You want to build a good motor you first need to make it bulletproof. Now there are a few problems that the daihatsu 1300, 1500 and 1600 motors have with them. The first is the main one. That is the block. The design of the cylinder sleeves is not very good. You see because there is no cylinder wall bracing whatsoever, under turbo conditions( high boost conditions 20psi and up) you get cylinder distortion. This is when all the load generated by the high boosting causes the sleeves to move around( head gasket problems). This can be remedied in one of two ways. The first is the less cost effective way which is to dowel the block. This is when dowels are inserted in the water jackets around the cylinder sleeves holding them in place. Cheap and affective. The second option is one of great cost I can vouch for that. This is when using the AutoCad thingy on the computer they design a block brace. Now instead of just locating the sleaves in spots like the dowels do the block brace completely surrounds them locating them 100% to the block. To mantain coolant flow up to the head there are special drillings for water to pass.
The next stage in the bottom end is the rods. from factory these are pretty piss weak. Mind you they can handle 15-16psi with a good tune and no detonation. These will set you back between 1400-1500 bux. These must be made of good grade billet steel. For other applications apart from turbocharging you can run alloy or titanium if you want to acheive very high revs. The alloy items have a way short lifespan as they have the ability to strech. Argo are the people to use here. You can't beat Aussie made.

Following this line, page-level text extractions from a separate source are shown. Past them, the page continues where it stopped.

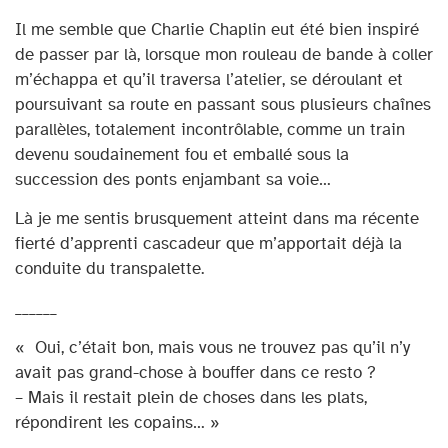
Il me semble que Charlie Chaplin eut été bien inspiré
de passer par là, lorsque mon rouleau de bande à coller
m’échappa et qu’il traversa l’atelier, se déroulant et
poursuivant sa route en passant sous plusieurs chaînes
parallèles, totalement incontrôlable, comme un train
devenu soudainement fou et emballé sous la
succession des ponts enjambant sa voie…
Là je me sentis brusquement atteint dans ma récente
fierté d’apprenti cascadeur que m’apportait déjà la
conduite du transpalette.
______
« Oui, c’était bon, mais vous ne trouvez pas qu’il n’y
avait pas grand-chose à bouffer dans ce resto ?
– Mais il restait plein de choses dans les plats,
répondirent les copains… »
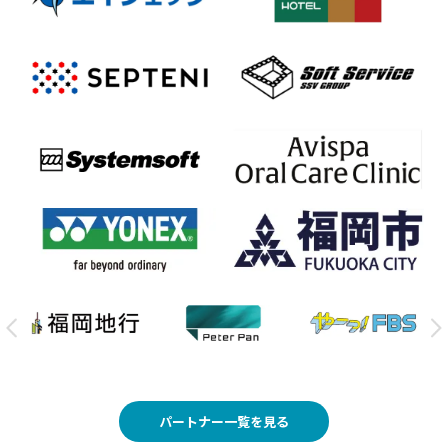
パートナー一覧を見る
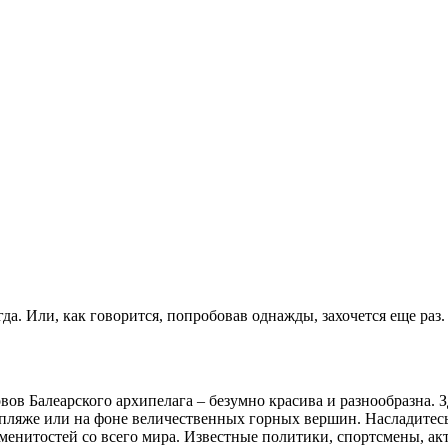
да. Или, как говорится, попробовав однажды, захочется еще раз.
вов Балеарского архипелага – безумно красива и разнообразна.
 пляже или на фоне величественных горных вершин. Насладитес
менитостей со всего мира. Известные политики, спортсмены, акт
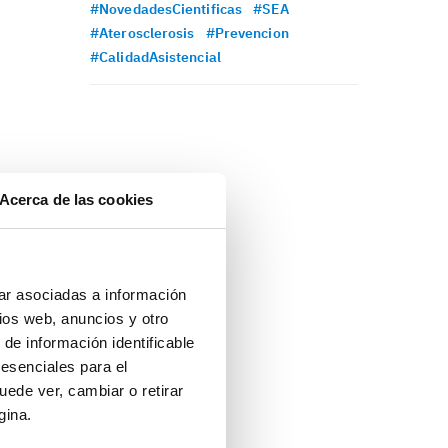
#NovedadesCientificas
#SEA
#Aterosclerosis
#Prevencion
#CalidadAsistencial
Acerca de las cookies
ar asociadas a información
ios web, anuncios y otro
 de información identificable
 esenciales para el
uede ver, cambiar o retirar
gina.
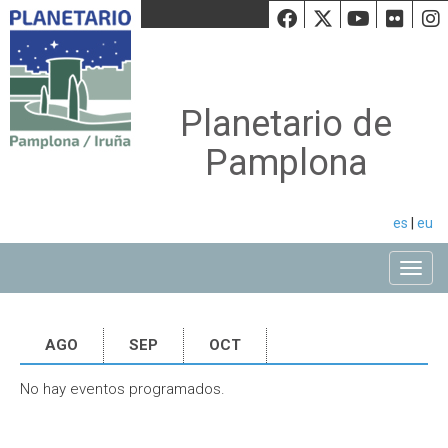
Facebook
Twiiter
Youtu
Fli
Planetario de
Pamplona
es
|
eu
Toggle
AGO
SEP
OCT
No hay eventos programados.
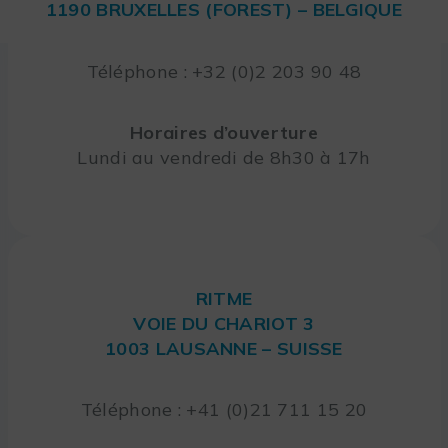
1190 BRUXELLES (FOREST) – BELGIQUE
Téléphone : +32 (0)2 203 90 48
Horaires d’ouverture
Lundi au vendredi de 8h30 à 17h
RITME
VOIE DU CHARIOT 3
1003 LAUSANNE – SUISSE
Téléphone : +41 (0)21 711 15 20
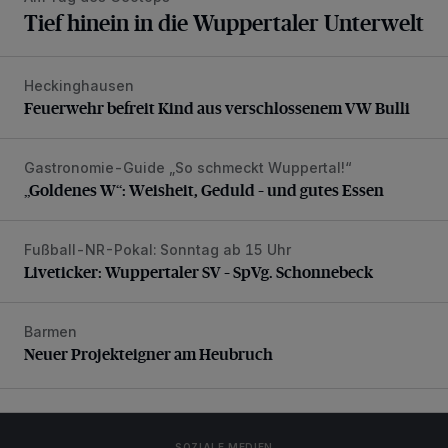
Tief hinein in die Wuppertaler Unterwelt
Heckinghausen
Feuerwehr befreit Kind aus verschlossenem VW Bulli
Feuerwehr befreit Kind aus verschlossenem VW Bulli
Gastronomie-Guide „So schmeckt Wuppertal!“
„Goldenes W“: Weisheit, Geduld – und gutes Essen
„Goldenes W“: Weisheit, Geduld – und gutes Essen
Fußball-NR-Pokal: Sonntag ab 15 Uhr
Liveticker: Wuppertaler SV – SpVg. Schonnebeck
Liveticker: Wuppertaler SV – SpVg. Schonnebeck
Barmen
Neuer Projekteigner am Heubruch
Neuer Projekteigner am Heubruch
SOZIALE MEDIEN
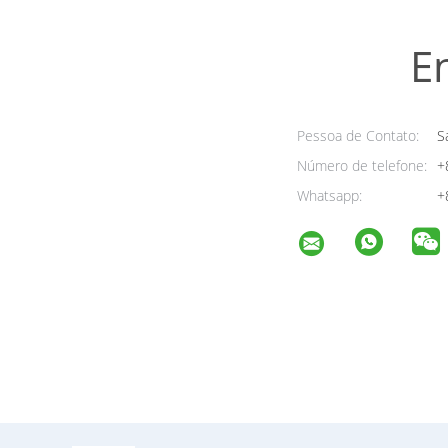
E
Pessoa de Contato:
Sa
Número de telefone:
+
Whatsapp:
+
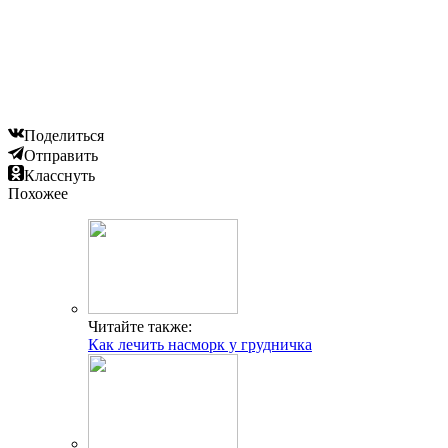
Поделиться
Отправить
Класснуть
Похожее
Читайте также:
Как лечить насморк у грудничка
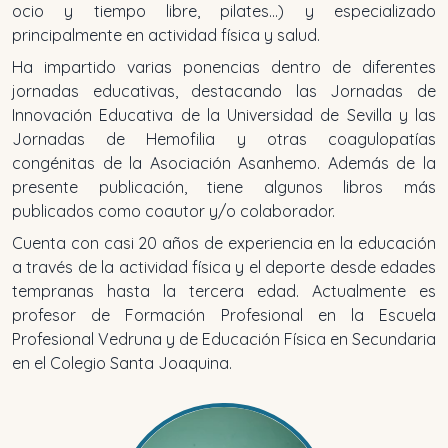
ocio y tiempo libre, pilates...) y especializado
principalmente en actividad física y salud.
Ha impartido varias ponencias dentro de diferentes
jornadas educativas, destacando las Jornadas de
Innovación Educativa de la Universidad de Sevilla y las
Jornadas de Hemofilia y otras coagulopatías
congénitas de la Asociación Asanhemo. Además de la
presente publicación, tiene algunos libros más
publicados como coautor y/o colaborador.
Cuenta con casi 20 años de experiencia en la educación
a través de la actividad física y el deporte desde edades
tempranas hasta la tercera edad. Actualmente es
profesor de Formación Profesional en la Escuela
Profesional Vedruna y de Educación Física en Secundaria
en el Colegio Santa Joaquina.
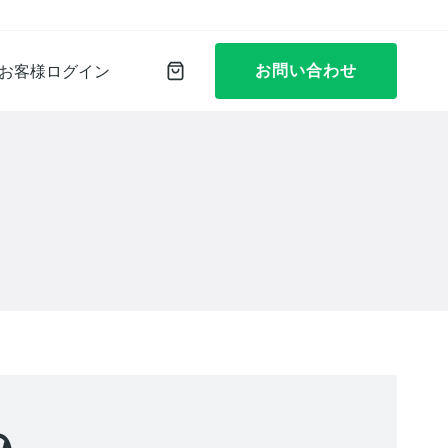
お問い合わせ
お客様ログイン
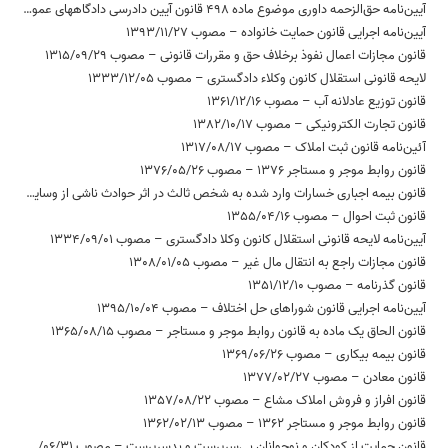
آیین‌نامه حق‌الزحمه داوری موضوع ماده 498 قانون آیین دادرسی دادگاههای عمومی و انقلاب در امور مدنی 1379 – مصوب 1380/09/20
آیین‌نامه اجرایی قانون حمایت خانواده – مصوب 1393/11/27
قانون مجازات اعمال نفوذ برخلاف حق و مقررات قانونی – مصوب 1315/09/29
لایحه قانونی استقلال کانون وکلاء دادگستری – مصوب 1333/12/05
قانون توزیع عادلانه آب – مصوب 1361/12/16
قانون تجارت الکترونیکی – مصوب 1382/10/17
آئین‌نامه قانون ثبت املاک – مصوب 1317/08/17
قانون روابط موجر و مستاجر 1376 – مصوب 1376/05/26
قانون بیمه اجباری خسارات وارد شده به شخص ثالث در اثر حوادث ناشی از وسایل نقلیه – مصوب 1395/02/20
قانون ثبت احوال – مصوب 1355/04/16
آیین‌نامه لایحه قانونی استقلال کانون وکلا دادگستری – مصوب 1334/09/01
قانون مجازات راجع به انتقال مال غیر – مصوب 1308/01/05
قانون گذرنامه – مصوب 1351/12/10
آیین‌نامه اجرایی قانون شوراهای حل اختلاف – مصوب 1395/10/04
قانون الحاق یک ماده به قانون روابط موجر و مستاجر – مصوب 1365/08/15
قانون بیمه بیکاری – مصوب 1369/06/26
قانون معادن – مصوب 1377/02/27
قانون افراز و فروش املاک مشاع – مصوب 1357/08/22
قانون روابط موجر و مستاجر 1362 – مصوب 1362/02/13
قانون حمایت از کودکان و نوجوانان بی‌سرپرست و بدسرپرست – مصوب 1392/06/31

Next will be the pistons. Usualy forged high silicone content. Two top people in Aus machine these. You have to tell them what size dish you need as this will play a major part in your final static comp ratio. Specialised Piston Services(sps) and Australian Performance Engine Parts(apep) both located in melbourne.
What else? good idea to o-ring the block. You definately need to drill out and retap the bolt holes and fit custom arp head studs and nuts due to the fact that with the high boost I have experienced head bolt strech. This is all custom gear, and costs, and also takes time to get. Along with the head studs you can get bolts for the mains. Oversized of course.

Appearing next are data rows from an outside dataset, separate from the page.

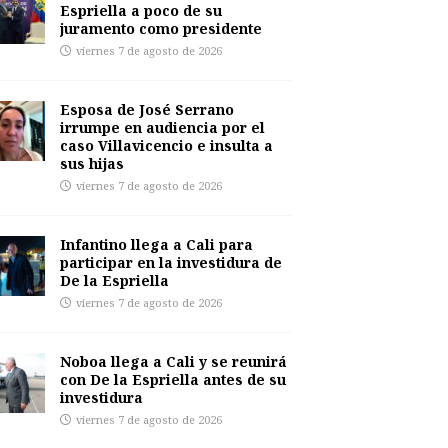
Espriella a poco de su
juramento como presidente
viernes 7 de agosto de 2026
Esposa de José Serrano
irrumpe en audiencia por el
caso Villavicencio e insulta a
sus hijas
viernes 7 de agosto de 2026
Infantino llega a Cali para
participar en la investidura de
De la Espriella
viernes 7 de agosto de 2026
Noboa llega a Cali y se reunirá
con De la Espriella antes de su
investidura
viernes 7 de agosto de 2026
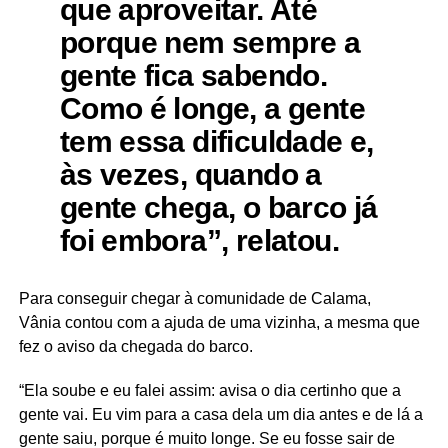
que aproveitar. Até
porque nem sempre a
gente fica sabendo.
Como é longe, a gente
tem essa dificuldade e,
às vezes, quando a
gente chega, o barco já
foi embora”, relatou.
Para conseguir chegar à comunidade de Calama,
Vânia contou com a ajuda de uma vizinha, a mesma que
fez o aviso da chegada do barco.
“Ela soube e eu falei assim: avisa o dia certinho que a
gente vai. Eu vim para a casa dela um dia antes e de lá a
gente saiu, porque é muito longe. Se eu fosse sair de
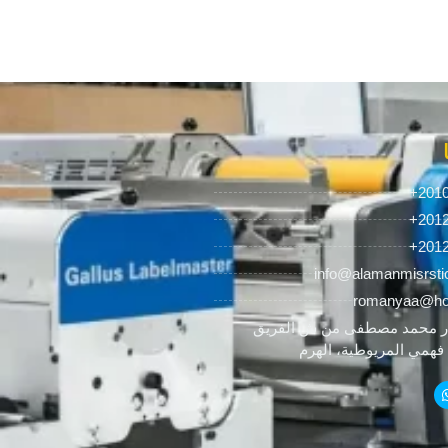
+201
+201
+201
info@alamanmisrsti
romanyaa@ho
 محمد مصطفى من ش الفريق
همي المريوطية، الهرم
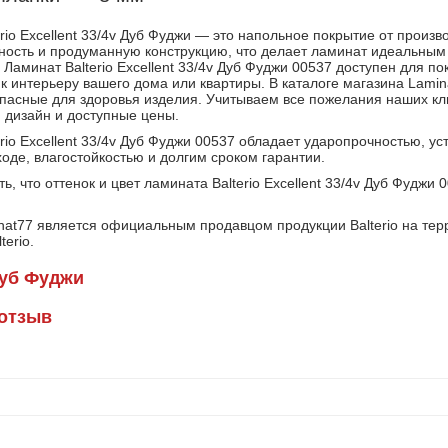
rio Excellent 33/4v Дуб Фуджи — это напольное покрытие от произво
ность и продуманную конструкцию, что делает ламинат идеальным
 Ламинат Balterio Excellent 33/4v Дуб Фуджи 00537 доступен для п
к интерьеру вашего дома или квартиры. В каталоге магазина Lamin
опасные для здоровья изделия. Учитываем все пожелания наших кли
 дизайн и доступные цены.
erio Excellent 33/4v Дуб Фуджи 00537 обладает ударопрочностью, 
ходе, влагостойкостью и долгим сроком гарантии.
ь, что оттенок и цвет ламината Balterio Excellent 33/4v Дуб Фуджи
nat77 является официальным продавцом продукции Balterio на тер
terio.
уб Фуджи
 отзыв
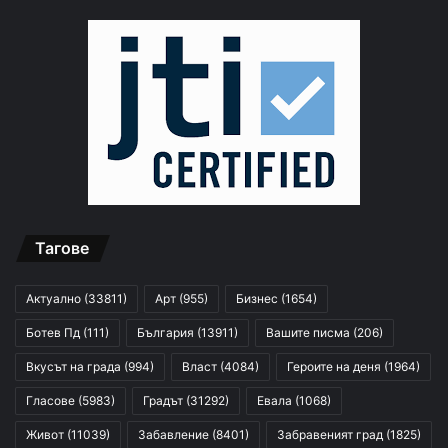
Тагове
Актуално
(33811)
Арт
(955)
Бизнес
(1654)
Ботев Пд
(111)
България
(13911)
Вашите писма
(206)
Вкусът на града
(994)
Власт
(4084)
Героите на деня
(1964)
Гласове
(5983)
Градът
(31292)
Евала
(1068)
Живот
(11039)
Забавление
(8401)
Забравеният град
(1825)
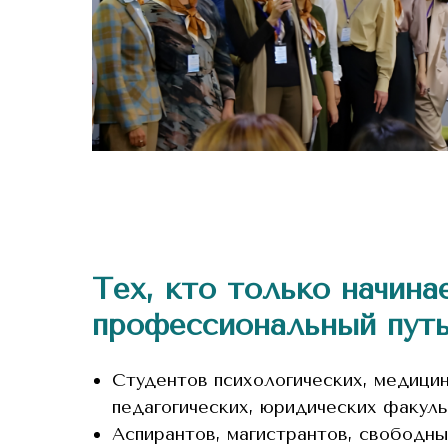
Тех, кто только начина
профессиональный путь
Студентов психологических, медицин
педагогических, юридических факул
Аспирантов, магистрантов, свободн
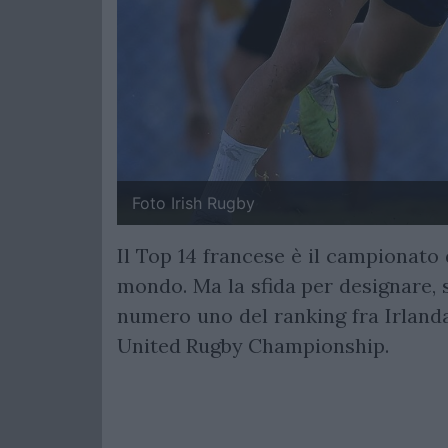
Foto Irish Rugby
Il Top 14 francese è il campionato d
mondo. Ma la sfida per designare, s
numero uno del ranking fra Irland
United Rugby Championship.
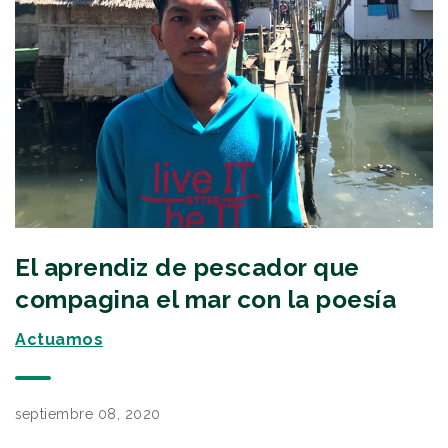
El aprendiz de pescador que
compagina el mar con la poesía
Actuamos
septiembre 08, 2020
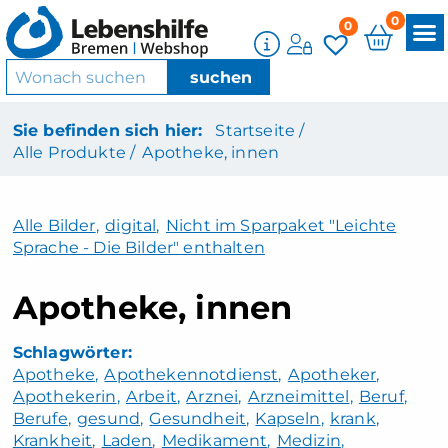
0
0
Sie befinden sich hier:
Startseite /
Alle Produkte /
Apotheke, innen
Alle Bilder
,
digital
,
Nicht im Sparpaket "Leichte
Sprache - Die Bilder" enthalten
Apotheke, innen
Apotheke
Apothekennotdienst
Apotheker
Apothekerin
Arbeit
Arznei
Arzneimittel
Beruf
Berufe
gesund
Gesundheit
Kapseln
krank
Krankheit
Laden
Medikament
Medizin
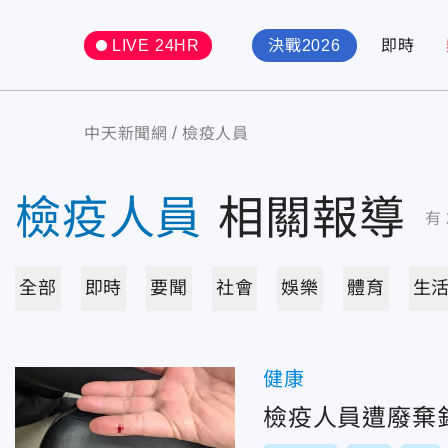
LIVE 24HR
決戰2026
即時
中天新聞網
檢疫人員
檢疫人員
相關報導
有
全部
即時
要聞
社會
娛樂
體育
生
健康
檢疫人員遭廢棄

Now the block has to be deburred, all the rotatingand reciprocating masses have to be balanced and blueprinted etc. That should give you a bottom end that will be able to handle 30psi with out a problem and realistically put out a power figure of 300 horses at the wheels depending on turbo spec.

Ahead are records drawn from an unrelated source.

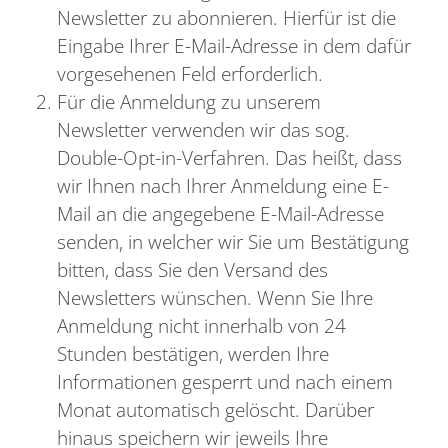
Newsletter zu abonnieren. Hierfür ist die
Eingabe Ihrer E-Mail-Adresse in dem dafür
vorgesehenen Feld erforderlich.
Für die Anmeldung zu unserem
Newsletter verwenden wir das sog.
Double-Opt-in-Verfahren. Das heißt, dass
wir Ihnen nach Ihrer Anmeldung eine E-
Mail an die angegebene E-Mail-Adresse
senden, in welcher wir Sie um Bestätigung
bitten, dass Sie den Versand des
Newsletters wünschen. Wenn Sie Ihre
Anmeldung nicht innerhalb von 24
Stunden bestätigen, werden Ihre
Informationen gesperrt und nach einem
Monat automatisch gelöscht. Darüber
hinaus speichern wir jeweils Ihre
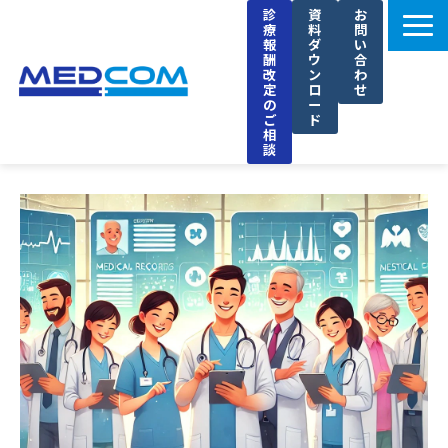
診
資
お
療
料
問
報
ダ
い
酬
ウ
合
改
ン
わ
定
ロ
せ
の
ー
ご
ド
相
談
メドコムの特徴
選ばれる理由
導入事例
セミナー
ブログ
お知らせ
企業情報
採用情報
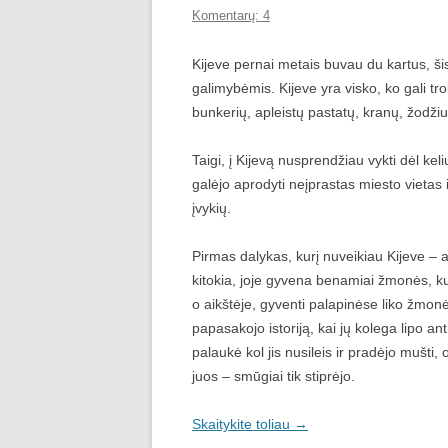
Komentarų: 4
Kijeve pernai metais buvau du kartus, ši
galimybėmis. Kijeve yra visko, ko gali tro
bunkerių, apleistų pastatų, kranų, žodži
Taigi, į Kijevą nusprendžiau vykti dėl kel
galėjo aprodyti neįprastas miesto vietas
įvykių.
Pirmas dalykas, kurį nuveikiau Kijeve – a
kitokia, joje gyvena benamiai žmonės, kurie
o aikštėje, gyventi palapinėse liko žmon
papasakojo istoriją, kai jų kolega lipo an
palaukė kol jis nusileis ir pradėjo mušti
juos – smūgiai tik stiprėjo.
Skaitykite toliau
→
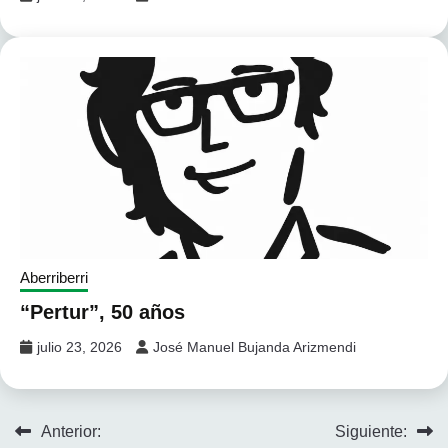
Aberriberri
“Pertur”, 50 años
julio 23, 2026
José Manuel Bujanda Arizmendi
Navegación
Anterior:
Siguiente:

As for the rest of the motor there is so much you can do with the head depending on how you want to chase your power, how you want your car to drive and so on. Usaully with a turbo you don't have to go to drastic with the cam. A good set of one piece steel valves machined to suit is a must as you dont want the valve head dropping off. Stronger valve springs also. There is no need to go for double valve springs either.
Head gasket should be metal(copper) no more than 80 thou thick. Make sure you use a good sealant( I use threebond high temp sealant) and not too much either. Stay away from the oil gallery.
The rest of the motor is the ancillaries. You need a good fuel pump anything from a VL Commodore turbo bosch pump and up. After my engines last build I believe that there is still some power hidden in the injector positions. So Grog here is one of those trial and error tips. Eight injectors mate. My next set up will to use four 145cc(standard injectors) in the standard locations. Then on the rear of the manifold the section that faces the firewall on each runner as far away from the head as posible I will weld in an injector boss and fit 4 550cc injectors. Fitted further up the runner it will in theory give you a different type of power. Much better top end. Just one of my theories that I have read in books and will try on the new motor, accompanied with a new turbo. These injectors will be staged and each injector will have its own injector trim table. You see the time and money that I will spend doing this after the end result could tell someone and they will have it a whole lot easier. So feel privileged.
Then apart from little things like modding you distributor to run four coils, running different spring rates in your oil pump, baffling sumps the rest is pretty easy. I hope you and heaps of other people on the board has learnt or picked something up from this. If I missed something that you may want to know like with intercooler plumbing for every 90 degree bend that you have you need a straight section that is 3 times in length to pick up the air speed again. That is one area that Ufo's car has a bit of an edge over mine.
SORRY UFO BUT SOMEONE HAD TO TELL THEM. Don't worry they don't know all the tips. We will keep the rest for ourselves.